[Transcribed page contents]
*****

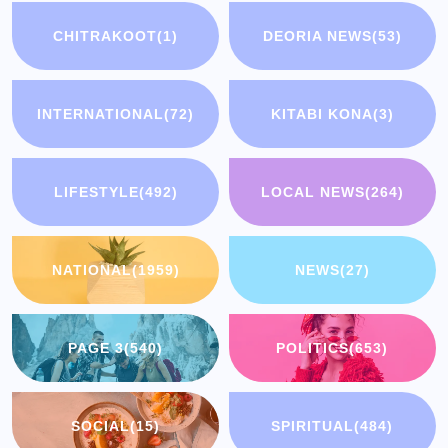
CHITRAKOOT
(1)
DEORIA NEWS
(53)
INTERNATIONAL
(72)
KITABI KONA
(3)
LIFESTYLE
(492)
LOCAL NEWS
(264)
NATIONAL
(1959)
NEWS
(27)
PAGE 3
(540)
POLITICS
(653)
SOCIAL
(15)
SPIRITUAL
(484)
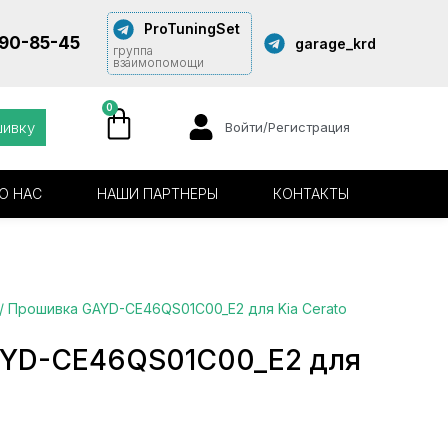
ProTuningSet
290-85-45
garage_krd
группа
взаимопомощи
0
шивку
Войти/Регистрация
О НАС
НАШИ ПАРТНЕРЫ
КОНТАКТЫ
/ Прошивка GAYD-CE46QS01C00_E2 для Kia Cerato
AYD-CE46QS01C00_E2 для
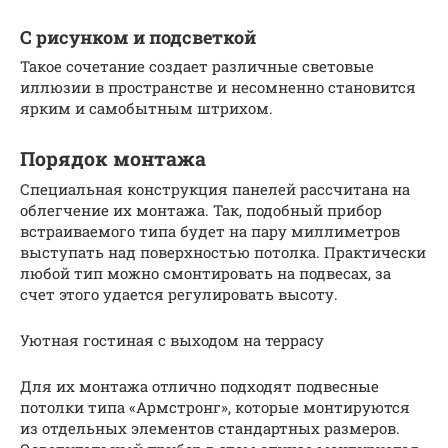
С рисунком и подсветкой
Такое сочетание создает различные световые
иллюзии в пространстве и несомненно становится
ярким и самобытным штрихом.
Порядок монтажа
Специальная конструкция панелей рассчитана на
облегчение их монтажа. Так, подобный прибор
встраиваемого типа будет на пару миллиметров
выступать над поверхностью потолка. Практически
любой тип можно смонтировать на подвесах, за
счет этого удается регулировать высоту.
Уютная гостиная с выходом на террасу
Для их монтажа отлично подходят подвесные
потолки типа «Армстронг», которые монтируются
из отдельных элементов стандартных размеров.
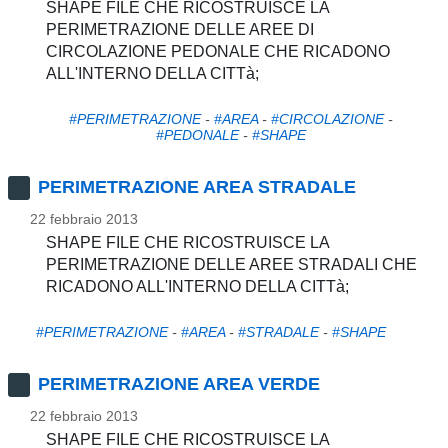
SHAPE FILE CHE RICOSTRUISCE LA
PERIMETRAZIONE DELLE AREE DI
CIRCOLAZIONE PEDONALE CHE RICADONO
ALL'INTERNO DELLA CITTà;
#PERIMETRAZIONE
-
#AREA
-
#CIRCOLAZIONE
-
#PEDONALE
-
#SHAPE
PERIMETRAZIONE AREA STRADALE
22 febbraio 2013
SHAPE FILE CHE RICOSTRUISCE LA
PERIMETRAZIONE DELLE AREE STRADALI CHE
RICADONO ALL'INTERNO DELLA CITTà;
#PERIMETRAZIONE
-
#AREA
-
#STRADALE
-
#SHAPE
PERIMETRAZIONE AREA VERDE
22 febbraio 2013
SHAPE FILE CHE RICOSTRUISCE LA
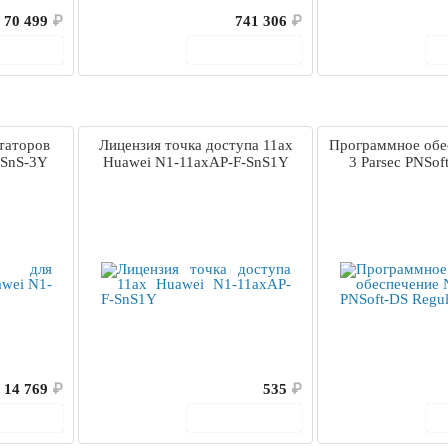
70 499
₽
741 306
₽
корзину
В корзину
таторов
Лицензия точка доступа 11ax
Программное обе
-SnS-3Y
Huawei N1-11axAP-F-SnS1Y
3 Parsec PNSof
14 769
₽
535
₽
корзину
В корзину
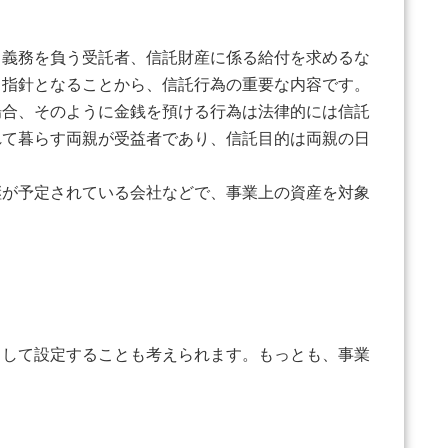
義務を負う受託者、信託財産に係る給付を求めるな
き指針となることから、信託行為の重要な内容です。
合、そのように金銭を預ける行為は法律的には信託
れて暮らす両親が受益者であり、信託目的は両親の日
が予定されている会社などで、事業上の資産を対象
して設定することも考えられます。もっとも、事業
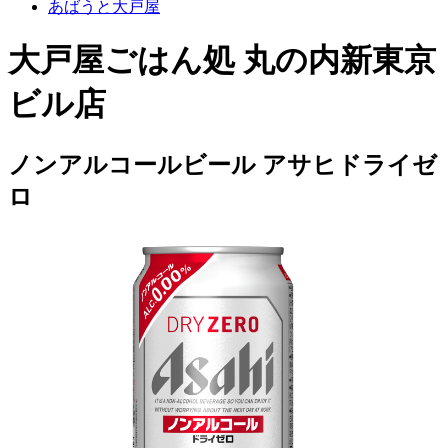
あばうと大戸屋
大戸屋ごはん処 丸の内新東京
ビル店
ノンアルコールビール アサヒドライゼ
ロ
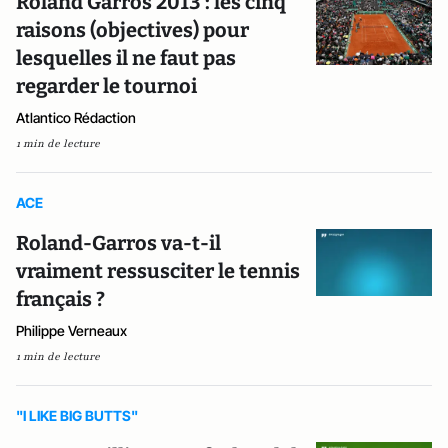
Roland Garros 2013 : les cinq
raisons (objectives) pour
lesquelles il ne faut pas
regarder le tournoi
Atlantico Rédaction
1 min de lecture
ACE
Roland-Garros va-t-il
vraiment ressusciter le tennis
français ?
Philippe Verneaux
1 min de lecture
"I LIKE BIG BUTTS"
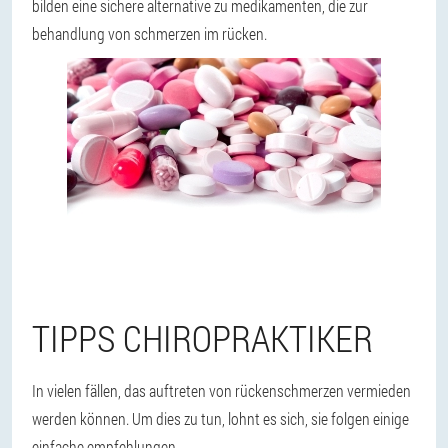
bilden eine sichere alternative zu medikamenten, die zur
behandlung von schmerzen im rücken.
TIPPS CHIROPRAKTIKER
In vielen fällen, das auftreten von rückenschmerzen vermieden
werden können. Um dies zu tun, lohnt es sich, sie folgen einige
einfache empfehlungen.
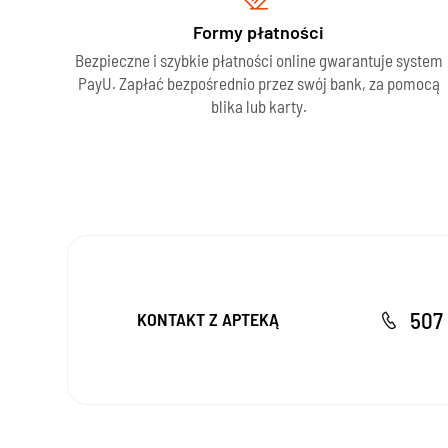
Formy płatności
Bezpieczne i szybkie płatności online gwarantuje system
PayU. Zapłać bezpośrednio przez swój bank, za pomocą
blika lub karty.
507 
KONTAKT Z APTEKĄ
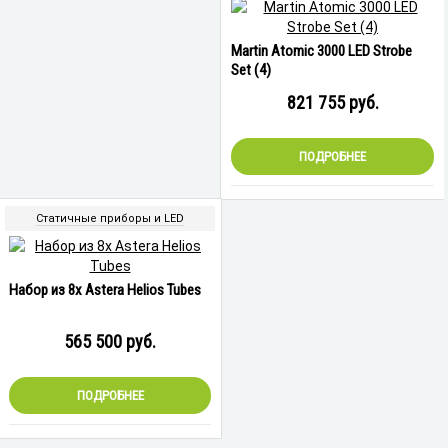
Martin Atomic 3000 LED Strobe
Set (4)
821 755
руб.
ПОДРОБНЕЕ
Статичные приборы и LED
Набор из 8x Astera Helios Tubes
565 500
руб.
ПОДРОБНЕЕ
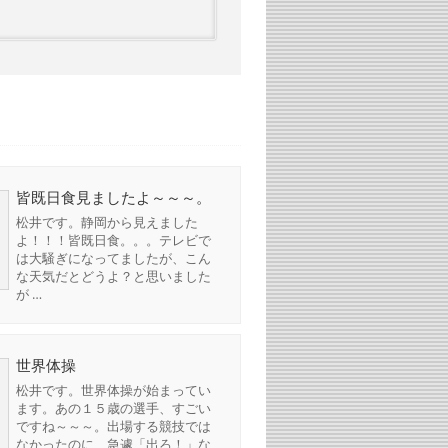
皆既日食見ましたよ～～～。
松井です。静岡から見えました
よ！！！皆既日食。。。テレビで
は大騒ぎになってましたが、こん
な天気だとどうよ？と思いました
が …
世界体操
松井です。世界体操が始まってい
ます。あの１５歳の選手、すごい
ですね～～～。出場する競技では
なかったのに、急遽「出ろ！」な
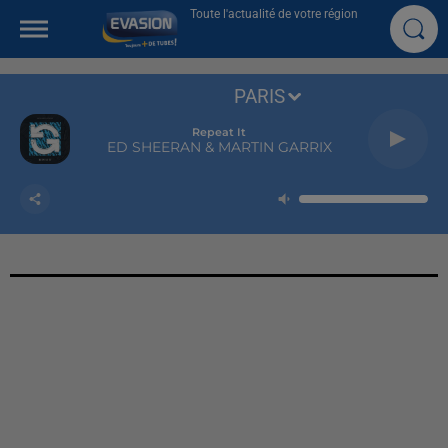
Toute l'actualité de votre région
PARIS
Repeat It
ED SHEERAN & MARTIN GARRIX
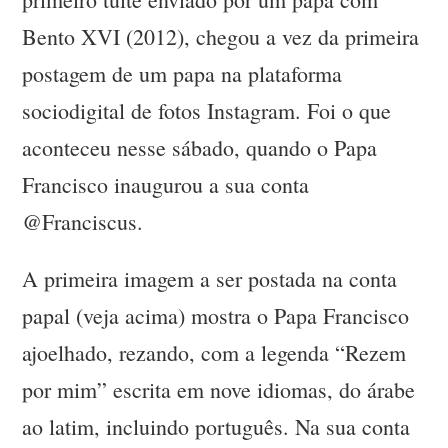
Bento XVI (2012), chegou a vez da primeira
postagem de um papa na plataforma
sociodigital de fotos Instagram. Foi o que
aconteceu nesse sábado, quando o Papa
Francisco inaugurou a sua conta
@Franciscus.
A primeira imagem a ser postada na conta
papal (veja acima) mostra o Papa Francisco
ajoelhado, rezando, com a legenda “Rezem
por mim” escrita em nove idiomas, do árabe
ao latim, incluindo português. Na sua conta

*****

Leave out the pictures and repeat the remaining data exactly.

CHITRAKOOT
(1)
DEORIA NEWS
(53)
INTERNATIONAL
(72)
KITABI KONA
(3)
LIFESTYLE
(492)
LOCAL NEWS
(264)
NATIONAL
(1959)
NEWS
(27)
PAGE 3
(540)
POLITICS
(653)
SOCIAL
(15)
SPIRITUAL
(484)
ProTuningSet
290-85-45
garage_krd
группа
взаимопомощи
0
шивку
Войти/Регистрация
О НАС
НАШИ ПАРТНЕРЫ
КОНТАКТЫ
/ Прошивка GAYD-CE46QS01C00_E2 для Kia Cerato
AYD-CE46QS01C00_E2 для
С рисунком и подсветкой
Такое сочетание создает различные световые
иллюзии в пространстве и несомненно становится
ярким и самобытным штрихом.
Порядок монтажа
Специальная конструкция панелей рассчитана на
облегчение их монтажа. Так, подобный прибор
встраиваемого типа будет на пару миллиметров
выступать над поверхностью потолка. Практически
любой тип можно смонтировать на подвесах, за
счет этого удается регулировать высоту.
Уютная гостиная с выходом на террасу
Для их монтажа отлично подходят подвесные
потолки типа «Армстронг», которые монтируются
из отдельных элементов стандартных размеров.
SHAPE FILE CHE RICOSTRUISCE LA
PERIMETRAZIONE DELLE AREE DI
CIRCOLAZIONE PEDONALE CHE RICADONO
ALL'INTERNO DELLA CITTà;
#PERIMETRAZIONE
-
#AREA
-
#CIRCOLAZIONE
-
#PEDONALE
-
#SHAPE
PERIMETRAZIONE AREA STRADALE
22 febbraio 2013
SHAPE FILE CHE RICOSTRUISCE LA
PERIMETRAZIONE DELLE AREE STRADALI CHE
RICADONO ALL'INTERNO DELLA CITTà;
#PERIMETRAZIONE
-
#AREA
-
#STRADALE
-
#SHAPE
PERIMETRAZIONE AREA VERDE
22 febbraio 2013
SHAPE FILE CHE RICOSTRUISCE LA
70 499
₽
741 306
₽
корзину
В корзину
таторов
Лицензия точка доступа 11ax
Программное обе
-SnS-3Y
Huawei N1-11axAP-F-SnS1Y
3 Parsec PNSof
14 769
₽
535
₽
корзину
В корзину
義務を負う受託者、信託財産に係る給付を求めるな
き指針となることから、信託行為の重要な内容です。
合、そのように金銭を預ける行為は法律的には信託
れて暮らす両親が受益者であり、信託目的は両親の日
が予定されている会社などで、事業上の資産を対象
して設定することも考えられます。もっとも、事業
あばうと大戸屋
大戸屋ごはん処 丸の内新東京
ビル店
ノンアルコールビール アサヒドライゼ
ロ
Roland Garros 2013 : les cinq
raisons (objectives) pour
lesquelles il ne faut pas
regarder le tournoi
Atlantico Rédaction
1 min de lecture
ACE
Roland-Garros va-t-il
vraiment ressusciter le tennis
français ?
Philippe Verneaux
1 min de lecture
"I LIKE BIG BUTTS"
bilden eine sichere alternative zu medikamenten, die zur
behandlung von schmerzen im rücken.
TIPPS CHIROPRAKTIKER
In vielen fällen, das auftreten von rückenschmerzen vermieden
werden können. Um dies zu tun, lohnt es sich, sie folgen einige
einfache empfehlungen.
Formy płatności
Bezpieczne i szybkie płatności online gwarantuje system
PayU. Zapłać bezpośrednio przez swój bank, za pomocą
blika lub karty.
507 
KONTAKT Z APTEKĄ
Martin Atomic 3000 LED Strobe
Set (4)
821 755
руб.
ПОДРОБНЕЕ
Статичные приборы и LED
Набор из 8x Astera Helios Tubes
565 500
руб.
ПОДРОБНЕЕ
皆既日食見ましたよ～～～。
松井です。静岡から見えました
よ！！！皆既日食。。。テレビで
は大騒ぎになってましたが、こん
な天気だとどうよ？と思いました
が …
世界体操
松井です。世界体操が始まってい
ます。あの１５歳の選手、すごい
ですね～～～。出場する競技では
なかったのに、急遽「出ろ！」な
Toute l'actualité de votre région
PARIS
Repeat It
ED SHEERAN & MARTIN GARRIX
Bento XVI (2012), chegou a vez da primeira
postagem de um papa na plataforma
sociodigital de fotos Instagram. Foi o que
aconteceu nesse sábado, quando o Papa
Francisco inaugurou a sua conta
@Franciscus.
A primeira imagem a ser postada na conta
papal (veja acima) mostra o Papa Francisco
ajoelhado, rezando, com a legenda “Rezem
por mim” escrita em nove idiomas, do árabe
ao latim, incluindo português. Na sua conta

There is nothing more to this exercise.